[ASSIGNED TASK] Please give again, word for word, each line that falls between the line with "MS 8310 - Plech, mosadz, hrúbka" and the end of the data, inclusive.

[Items listed in a dataset]
*-*-*
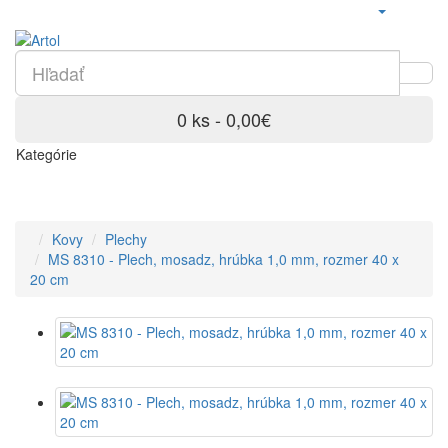
0 ks - 0,00€
Kategórie
Kovy
Plechy
MS 8310 - Plech, mosadz, hrúbka 1,0 mm, rozmer 40 x
20 cm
*-*-*
[ANSWER TO THIS TASK]
MS 8310 - Plech, mosadz, hrúbka 1,0 mm, rozmer 40 x
20 cm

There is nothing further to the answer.